Two years later, Hornblower Corp. became the official operator of NYC Ferry, which it remains today.
Let’s call this a “coincidence,” and also a moment of recognition: that many “ticket agents” trying to steer people away from Castle Clinton, work on behalf of competing tour operators, while others scalp them tickets with fraudulent claims and come-ons.
It’s not just rubes who get caught. In October 2019, actor Alec Baldwin and his family were swindled into buying tickets to a “’boat tour” of the Statue of Liberty, after which they were directed to a bus on West Street, which took them to New Jersey, where they could board a boat that doesn’t even stop at Liberty Island but only chugs past it.
Other operators today take duped tourists to Pier 16 near South Street Seaport or to Pier 83 on the West Side.
Understandably, Baldwin—who himself played a con man in the excellent 1990 film version of Charles Willeford’s novel Miami Blues—was furious, and Mayor De Blasio vowed a crackdown.
Whatever efforts were made to suppress the deceptive trade, however, the problem remains, no matter how many NYPD, NYC Parks Enforcement Patrol, or US Park Police vehicles are around.
Similarly, Battery Park today is besieged by illegal vendors. Wanna buy counterfeit Louis Vuitton purses or AirPods Max?
Wanna buy a bootleg Yankees hat or mango slices in the middle of the eight massive granite walls of the Maritime Memorial, honoring the 4,601 missing American servicemen who lost their lives in combat in the Atlantic Ocean during World War II?
To see such a solemn monument turned into the backdrop for a cheap—and wholly illegal—bazaar is both a travesty and a sad testament to the state of law enforcement in the Battery.
While both SCC and the NPS warn against the scammers online, in lieu of robust enforcement in Battery Park, large signs have been erected with bright red and white stamp-like logo reading WARNING SCAM ALERT. Illegal Ticket Vendors are selling deceptive tickets that cannot access the Statue of Liberty OR Ellis Island. Illegal Ticket Vendors cannot “upgrade” Statue of Liberty and Ellis Island tickets!”
Warning labels, boldface, ironic quotes and an exclamation point!

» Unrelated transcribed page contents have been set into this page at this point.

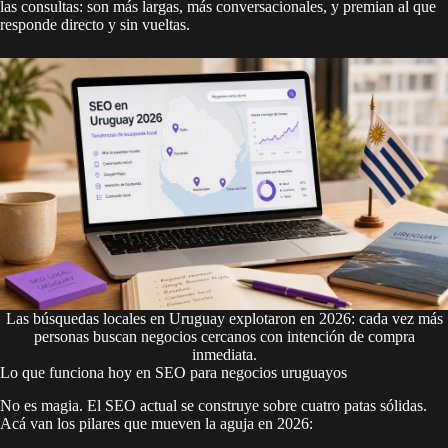
las consultas: son más largas, más conversacionales, y premian al que
responde directo y sin vueltas.
Las búsquedas locales en Uruguay explotaron en 2026: cada vez más
personas buscan negocios cercanos con intención de compra
inmediata.
Lo que funciona hoy en SEO para negocios uruguayos
No es magia. El SEO actual se construye sobre cuatro patas sólidas.
Acá van los pilares que mueven la aguja en 2026: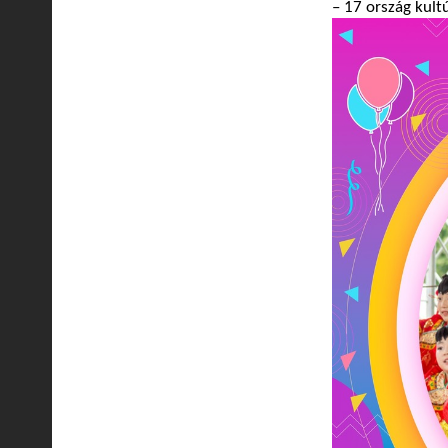
– 17 ország kult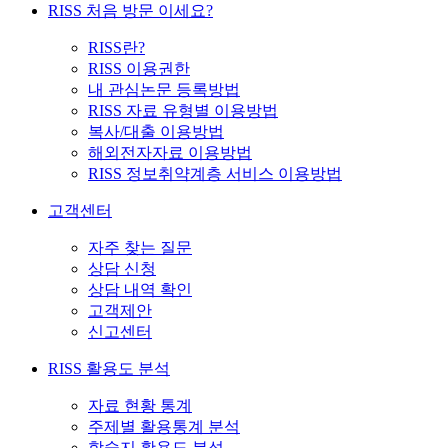
RISS 처음 방문 이세요?
RISS란?
RISS 이용권한
내 관심논문 등록방법
RISS 자료 유형별 이용방법
복사/대출 이용방법
해외전자자료 이용방법
RISS 정보취약계층 서비스 이용방법
고객센터
자주 찾는 질문
상담 신청
상담 내역 확인
고객제안
신고센터
RISS 활용도 분석
자료 현황 통계
주제별 활용통계 분석
학술지 활용도 분석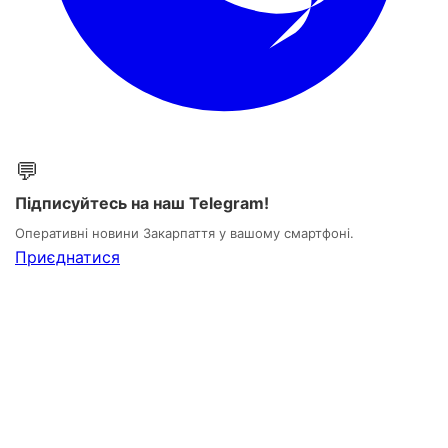
💬
Підписуйтесь на наш Telegram!
Оперативні новини Закарпаття у вашому смартфоні.
Приєднатися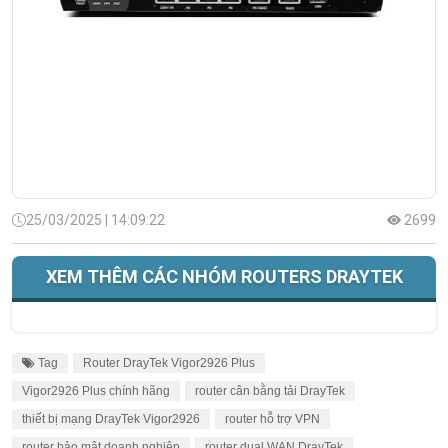
25/03/2025 | 14:09:22
2699
XEM THÊM CÁC NHÓM ROUTERS DRAYTEK
Tag
Router DrayTek Vigor2926 Plus
Vigor2926 Plus chính hãng
router cân bằng tải DrayTek
thiết bị mạng DrayTek Vigor2926
router hỗ trợ VPN
router bảo mật doanh nghiệp
router dual WAN DrayTek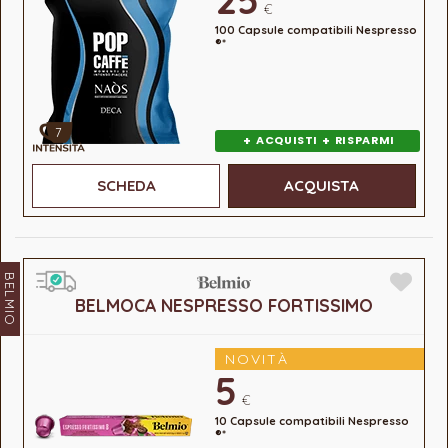
€
100 Capsule compatibili Nespresso
®*
7
+
+
ACQUISTI
RISPARMI
SCHEDA
ACQUISTA
BELMIO
BELMOCA NESPRESSO FORTISSIMO
NOVITÀ
5
€
10 Capsule compatibili Nespresso
®*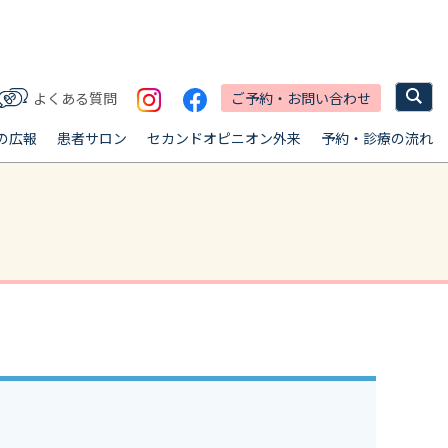
ご予約・お問い合わせ
よくある質問
の広報
患者サロン
セカンドオピニオン外来
予約・診療の流れ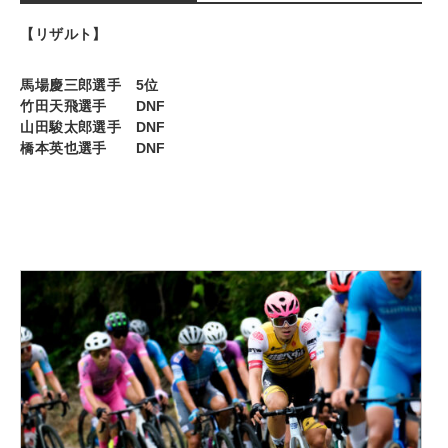
【リザルト】
馬場慶三郎選手 5位
竹田天飛選手 DNF
山田駿太郎選手 DNF
橋本英也選手 DNF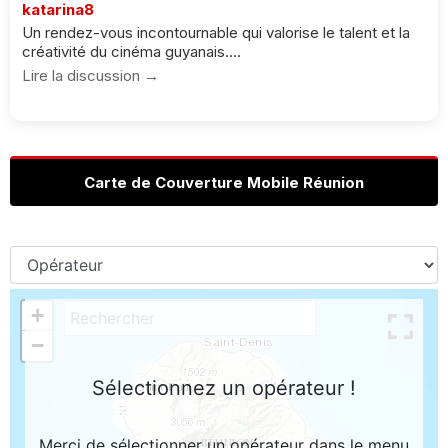
katarina8
Un rendez-vous incontournable qui valorise le talent et la
créativité du cinéma guyanais....
Lire la discussion →
Carte de Couverture Mobile Réunion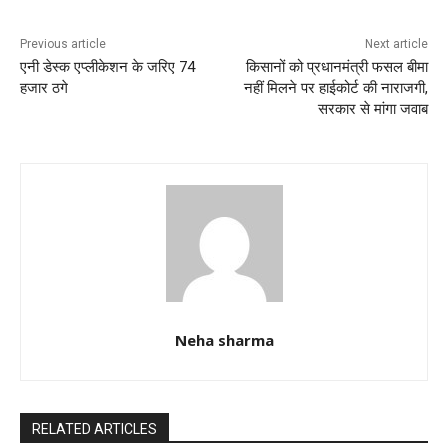
o
p
k
Previous article
Next article
एनी डेस्क एप्लीकेशन के जरिए 74
किसानों को प्रधानमंत्री फसल बीमा
हजार ठगे
नहीं मिलने पर हाईकोर्ट की नाराजगी,
सरकार से मांगा जवाब
Neha sharma
RELATED ARTICLES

The problem is growing on the New York side of the ferry, and the bogus businesses appear to be hurting business on the Manhattan side even as the New Jersey business is growing. Asked if SCC has this problem on the New Jersey side, where they also operate ships from Liberty State Park, a company spokesperson said, “Not at all, and in fact, Jersey visitation is up over 9 percent year over year, while NYC traffic is down 4 percent. What used to be a modest seasonal nuisance of vending during peak tourism time is now year-round in Battery Park.”
“What used to be a modest seasonal nuisance of vending during peak tourism time is now year-round in Battery Park.” Spokesman for Statue City Cruises, the only ferry authorized by the National Park Service to dock at Ellis Island and Liberty Park.